With the Cactus League season on the back burner and the Cubs looking to open the 2009 campaign in Houston in 4 days, the Cubs' bullpen picture was supposed to be clearer by now, right? Not so much. Even Lou Piniella has admitted to not being sure who will fill the Cubs' final two spots.
But what might be scarier than the vacancies themselves, is what Piniella brought up about their experience: it's not with the Cubs.
Carlos Marmol and Neal Cotts remain the only players named to the bullpen roster who were with the Cubs last season. Kevin Gregg (signed from Florida), Aaron Heilman (traded from the Mariners) and Luis Vizcaino (from the Rockies for Jason Marquis) are the other confirmed spots.
That leaves Chad Gaudin, Jeff Samardzija, Angel Guzman and Rule 5 pick David Patton as the Cubs' only options. Patton is obviously the most surprising. He has gotten this far on numbers this season. His ERA is 1.35 with 13 hits in as many innings. The ERAs of the other three mentioned above: atrocious. Gaudin has surrendered 20 runs, in 26 innings, leaving him with a 10.91 ERA. Samardzija and Guzman are both in the 7s.
It's likely that Piniella would much rather have someone more seasoned than Patton, but nobody's giving him the excuse. The only real excuse is that Gaudin is owed $2 M this year. In fact, I would predict Gaudin and Patton are the two final selections with Samardzija getting some time in Triple-A to make some adjustments and Guzman could get the short end of the stick having not been placed on waivers.
So while things might change after the Cubs take on the Yankees at Billion-Dollar Field this weekend, here's my pen picture: Gaudin, Patton, Cotts, Vizcaino, Heilman, Marmol (set-up), Gregg (closer).
Vizcaino, Cotts and Marmol all posted 4.50 ERAs or higher over about 10 innings a piece. Vizcaino is a journeyman, his stats might be up and down all season, Cotts is a lefty specialist who Piniella tends to use less than an inning at a time and Marmol still has something left to prove as a wannabe closer. As fun as Marmol was to watch at times last season, I maintain the Cubs could have benefited from trading him. His value was so high at the end of the season that the Cubs could have gotten back another reliever to fill his place (with Heilman in the set-up role) and some other talents, instead letting another team deal with erraticism. There are some serious overuse concerns after what happened last season and with Piniella's notoriously short leash and a pen that's less than deep, Marmol could see the mound just as much this season when he shouldn't.

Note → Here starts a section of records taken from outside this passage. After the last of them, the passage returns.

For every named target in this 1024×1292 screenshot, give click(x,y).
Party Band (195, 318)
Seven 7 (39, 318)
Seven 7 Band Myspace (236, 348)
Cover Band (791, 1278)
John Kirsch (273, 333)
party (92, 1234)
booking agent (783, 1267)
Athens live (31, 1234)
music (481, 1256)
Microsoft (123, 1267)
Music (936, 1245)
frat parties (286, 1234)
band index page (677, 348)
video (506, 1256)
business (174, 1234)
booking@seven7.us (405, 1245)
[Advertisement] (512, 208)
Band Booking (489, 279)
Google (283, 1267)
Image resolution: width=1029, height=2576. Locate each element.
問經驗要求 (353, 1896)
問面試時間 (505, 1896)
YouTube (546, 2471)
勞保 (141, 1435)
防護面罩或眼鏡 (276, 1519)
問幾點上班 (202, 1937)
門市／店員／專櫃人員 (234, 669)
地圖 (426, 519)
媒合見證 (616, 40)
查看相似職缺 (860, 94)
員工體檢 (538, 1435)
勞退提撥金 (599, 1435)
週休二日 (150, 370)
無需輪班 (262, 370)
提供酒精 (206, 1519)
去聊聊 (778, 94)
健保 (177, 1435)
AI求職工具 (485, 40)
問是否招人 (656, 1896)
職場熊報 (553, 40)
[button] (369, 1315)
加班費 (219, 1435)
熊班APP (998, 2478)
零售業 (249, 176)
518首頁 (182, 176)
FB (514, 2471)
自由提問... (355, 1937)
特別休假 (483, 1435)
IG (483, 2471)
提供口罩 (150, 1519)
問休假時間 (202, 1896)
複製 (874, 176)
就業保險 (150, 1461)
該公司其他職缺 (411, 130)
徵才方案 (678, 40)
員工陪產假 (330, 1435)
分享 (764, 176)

Gregg has given up 4 hits in 9 innings and no runs, so he's the right man for the closer job at the moment. If Marmol should find his game and Gregg struggle, that could change.
The only other obvious problem besides who is going to get the Cubs to Marmol and Gregg in games where the starter has issues is the lack of a left-hander. Lefty bench bats are going to tear at the Cubs in a handful of games this season. With Sean Marshall in the rotation, the only question in opposing managers minds will be "have they gone to Cotts yet?" If yes, then high-ho lefties, away.
Sure, there's always the chance that Gaudin will find his form and Patton will turn into a bona-fide pitching gem, but right now, skeptics have got to be eying that pen as the Cubs' only potential downfall. If for some reason the rotation can't live up to another year of high expectations, the pen could cause a lot of harmful undoing. I wouldn't be surprised in that situation to see the Cubs flirting with Jake Peavy again come July.